As far as BTU a gallon. Methanol has about 55% less energy may be why it had the knock sound because its running lean. Maybe modify the injection pump to richen it up a little.
You're right about less energy and with pure methanol he'd definitely need to inject way more and fix timing, but mixed with diesel I believe the idea is the methanol helps oxidize the fuel better so you're burning more of the diesel rather than sending it unburned out the exhaust. It'd be interesting to see how it compares stoichiometrically. A exhaust gas temperature gauge may be a good indicator 😅
Actually it's the opposite. Methanol resistance to detonation/Dieseling is the knock . It's a rapid pressure spike event when the methanol finally lights, it then burns much faster than regular diesel ... Being an oxygenated fuel, it assists the diesel portion with extra oxygen helping lean the mixture and clear up some smoke.
We need some VP racing M5 haha that's what I run in my racing units ...it has just a smidgen of nitro in it 🚀🤠highly highly corrosive though methanol will Reek havac on aluminam and fuel systems..lots of maintenance .
I'd assume with ethanol and methanol being solvents and diesel being a fuel oil, that the oil would dissolve into the ethanol, simlar to what it does in gasoline.... Would also exxplain how something like this *can* work considering a diesel fuel system needs to have at least *some* lubrication to work reliably. it doesn't take much to sieze up an entire fuel system with a solvent for fuel in a diesel engine.
I've been thinking about something like this a lot lately on my weird cummins swap. Did you ever give the snow kit a try?
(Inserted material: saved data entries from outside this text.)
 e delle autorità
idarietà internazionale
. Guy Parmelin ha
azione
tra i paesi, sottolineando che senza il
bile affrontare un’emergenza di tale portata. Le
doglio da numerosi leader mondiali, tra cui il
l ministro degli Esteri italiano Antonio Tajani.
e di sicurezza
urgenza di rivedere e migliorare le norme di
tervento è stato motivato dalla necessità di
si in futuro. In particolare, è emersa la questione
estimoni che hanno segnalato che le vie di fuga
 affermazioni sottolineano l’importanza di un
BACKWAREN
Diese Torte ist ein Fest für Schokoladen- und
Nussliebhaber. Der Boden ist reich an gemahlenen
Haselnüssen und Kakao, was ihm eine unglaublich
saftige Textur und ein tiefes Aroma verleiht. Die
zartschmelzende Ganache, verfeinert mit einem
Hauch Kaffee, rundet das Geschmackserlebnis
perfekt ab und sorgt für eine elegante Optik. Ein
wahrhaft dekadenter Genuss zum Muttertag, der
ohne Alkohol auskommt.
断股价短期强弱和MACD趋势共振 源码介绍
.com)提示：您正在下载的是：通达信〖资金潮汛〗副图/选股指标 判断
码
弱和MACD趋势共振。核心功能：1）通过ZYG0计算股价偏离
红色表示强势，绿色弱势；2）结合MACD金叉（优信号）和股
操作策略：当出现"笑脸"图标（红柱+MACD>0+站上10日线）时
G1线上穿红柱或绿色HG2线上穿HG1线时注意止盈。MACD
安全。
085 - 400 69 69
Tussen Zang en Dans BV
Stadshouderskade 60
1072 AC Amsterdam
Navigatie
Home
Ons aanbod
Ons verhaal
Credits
M10 to diesel would get expensive quick but I wonder if a fog system could be a little more sustainable 😂 edit: and better for the fuel system as well of course!
I use a Snow water/meth kit on my '96 K2500. Blue windshield juice works very well to keep EGTs down and adds real seat-of-the-pants boost. Kit has a boost sensor so it can run on your demand setting. I love towing with it.
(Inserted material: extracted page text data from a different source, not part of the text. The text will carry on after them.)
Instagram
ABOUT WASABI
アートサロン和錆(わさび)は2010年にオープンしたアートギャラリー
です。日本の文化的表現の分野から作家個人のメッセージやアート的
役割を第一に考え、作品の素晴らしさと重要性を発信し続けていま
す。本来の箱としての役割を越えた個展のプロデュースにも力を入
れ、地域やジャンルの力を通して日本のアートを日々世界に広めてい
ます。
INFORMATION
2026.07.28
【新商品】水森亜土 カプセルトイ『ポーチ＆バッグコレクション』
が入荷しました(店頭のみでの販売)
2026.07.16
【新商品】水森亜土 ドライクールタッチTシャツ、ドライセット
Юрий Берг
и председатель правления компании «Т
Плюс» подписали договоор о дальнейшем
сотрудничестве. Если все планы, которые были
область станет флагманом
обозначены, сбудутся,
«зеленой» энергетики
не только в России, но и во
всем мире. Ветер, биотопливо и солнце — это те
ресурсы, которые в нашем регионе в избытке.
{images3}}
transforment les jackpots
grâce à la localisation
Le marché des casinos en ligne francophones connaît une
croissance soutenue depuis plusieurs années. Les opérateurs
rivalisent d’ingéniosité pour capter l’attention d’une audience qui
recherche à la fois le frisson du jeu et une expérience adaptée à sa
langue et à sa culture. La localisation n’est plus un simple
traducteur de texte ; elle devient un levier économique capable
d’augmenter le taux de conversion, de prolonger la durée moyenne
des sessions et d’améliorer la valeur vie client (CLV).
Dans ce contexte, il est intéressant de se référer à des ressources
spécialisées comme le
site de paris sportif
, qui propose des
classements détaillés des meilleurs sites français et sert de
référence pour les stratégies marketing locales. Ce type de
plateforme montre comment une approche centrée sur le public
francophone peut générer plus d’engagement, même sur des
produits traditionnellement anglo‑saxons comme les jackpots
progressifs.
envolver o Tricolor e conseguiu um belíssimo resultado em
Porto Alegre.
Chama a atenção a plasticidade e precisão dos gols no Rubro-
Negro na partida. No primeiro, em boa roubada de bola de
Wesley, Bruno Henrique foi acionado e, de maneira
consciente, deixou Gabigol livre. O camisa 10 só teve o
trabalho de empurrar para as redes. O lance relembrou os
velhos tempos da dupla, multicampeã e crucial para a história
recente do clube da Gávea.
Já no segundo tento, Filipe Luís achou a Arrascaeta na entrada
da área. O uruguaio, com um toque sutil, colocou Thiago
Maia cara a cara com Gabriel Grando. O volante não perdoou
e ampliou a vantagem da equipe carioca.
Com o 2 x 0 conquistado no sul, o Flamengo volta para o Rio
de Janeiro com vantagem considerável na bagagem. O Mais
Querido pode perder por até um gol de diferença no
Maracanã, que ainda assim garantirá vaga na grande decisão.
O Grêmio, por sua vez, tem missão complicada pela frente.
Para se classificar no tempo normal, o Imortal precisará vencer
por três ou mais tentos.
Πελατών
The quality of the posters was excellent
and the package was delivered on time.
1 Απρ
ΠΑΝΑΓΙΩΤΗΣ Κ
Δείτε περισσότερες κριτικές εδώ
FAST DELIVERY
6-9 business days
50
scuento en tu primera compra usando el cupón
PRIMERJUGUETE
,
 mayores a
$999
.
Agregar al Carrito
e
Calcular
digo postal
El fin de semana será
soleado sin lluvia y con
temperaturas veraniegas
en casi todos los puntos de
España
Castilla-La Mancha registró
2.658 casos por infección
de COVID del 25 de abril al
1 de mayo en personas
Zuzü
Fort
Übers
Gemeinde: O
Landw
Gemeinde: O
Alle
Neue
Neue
Just an FYI , those throttle linkages are known for not giving you full throttle. Try looking at it and seeing if it hits the throttle stop on the injection pump.
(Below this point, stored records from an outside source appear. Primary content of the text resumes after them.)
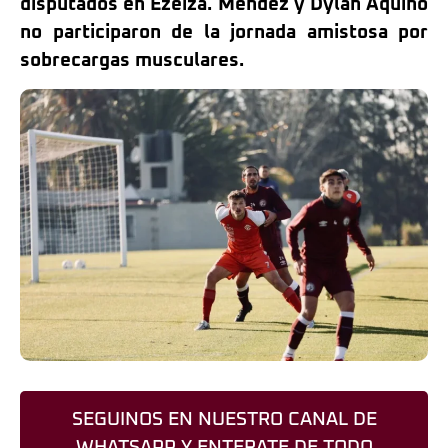
disputados en Ezeiza. Méndez y Dylan Aquino
no participaron de la jornada amistosa por
sobrecargas musculares.
SEGUINOS EN NUESTRO CANAL DE
WHATSAPP Y ENTERATE DE TODO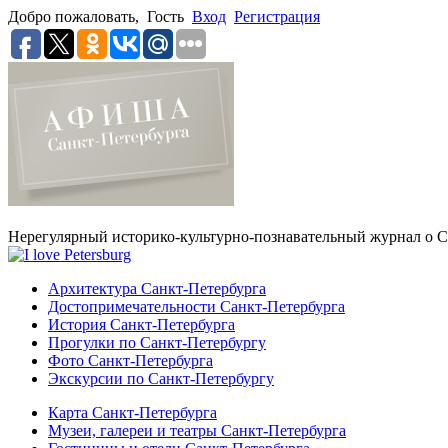
Добро пожаловать,
Гость
Вход
Регистрация
Нерегулярный историко-культурно-познавательный журнал о С
Архитектура Санкт-Петербурга
Достопримечательности Санкт-Петербурга
История Санкт-Петербурга
Прогулки по Санкт-Петербургу
Фото Санкт-Петербурга
Экскурсии по Санкт-Петербургу
Карта Санкт-Петербурга
Музеи, галереи и театры Санкт-Петербурга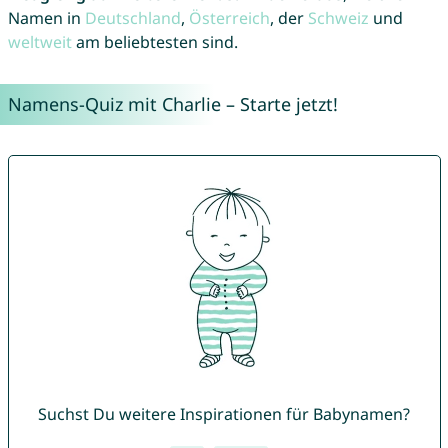
Namen in
Deutschland
,
Österreich
, der
Schweiz
und
weltweit
am beliebtesten sind.
Namens-Quiz mit Charlie – Starte jetzt!
Suchst Du weitere Inspirationen für Babynamen?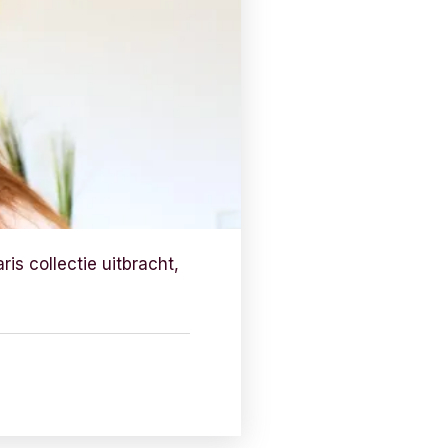
ris collectie uitbracht,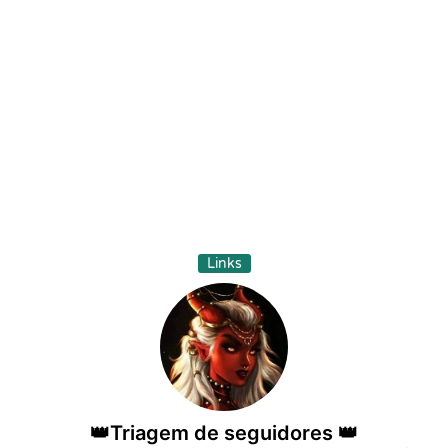
Links
👑Triagem de seguidores 👑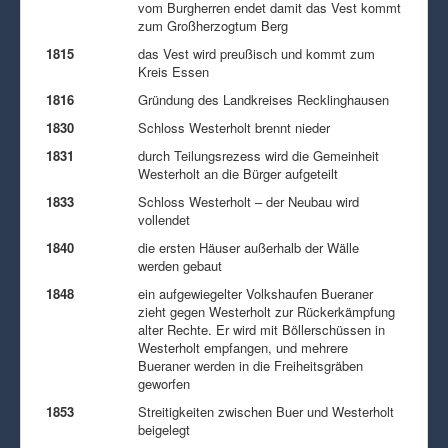
vom Burgherren endet damit das Vest kommt
zum Großherzogtum Berg
1815
das Vest wird preußisch und kommt zum
Kreis Essen
1816
Gründung des Landkreises Recklinghausen
1830
Schloss Westerholt brennt nieder
1831
durch Teilungsrezess wird die Gemeinheit
Westerholt an die Bürger aufgeteilt
1833
Schloss Westerholt – der Neubau wird
vollendet
1840
die ersten Häuser außerhalb der Wälle
werden gebaut
1848
ein aufgewiegelter Volkshaufen Bueraner
zieht gegen Westerholt zur Rückerkämpfung
alter Rechte. Er wird mit Böllerschüssen in
Westerholt empfangen, und mehrere
Bueraner werden in die Freiheitsgräben
geworfen
1853
Streitigkeiten zwischen Buer und Westerholt
beigelegt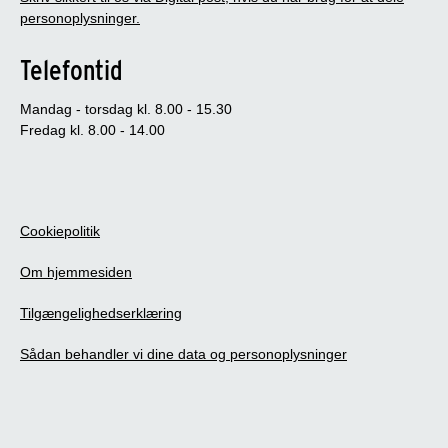
personoplysninger.
Telefontid
Mandag - torsdag kl. 8.00 - 15.30
Fredag kl. 8.00 - 14.00
Cookiepolitik
Om hjemmesiden
Tilgængelighedserklæring
Sådan behandler vi dine data og personoplysninger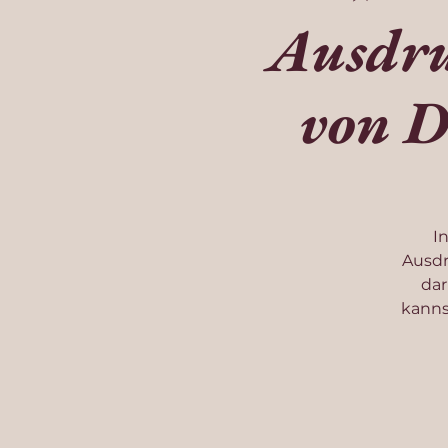
Ausdru
von D
I
Ausdr
dar
kanns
So there’s many things wrong with this. The main one is the fact that methanol has zero lubricity. So the more methanol you add into a high pressure environment the quicker you will tear up the fuel pump and injectors. Methanol in a diesel should not be directly injected. Should be port injected. You can add enough methanol via port injection to blow out the flame in the cylinder without causing ill effects to the fuel system. People have been doing it for years. The study’s you read were also port injected. Methanol absorbs water and doesn’t separate making it that much worse for diesel fuel systems because it suspends the water evenly throughout the fuel which is bad. One of those moment where you should of talked to a professional. Only a phone call away.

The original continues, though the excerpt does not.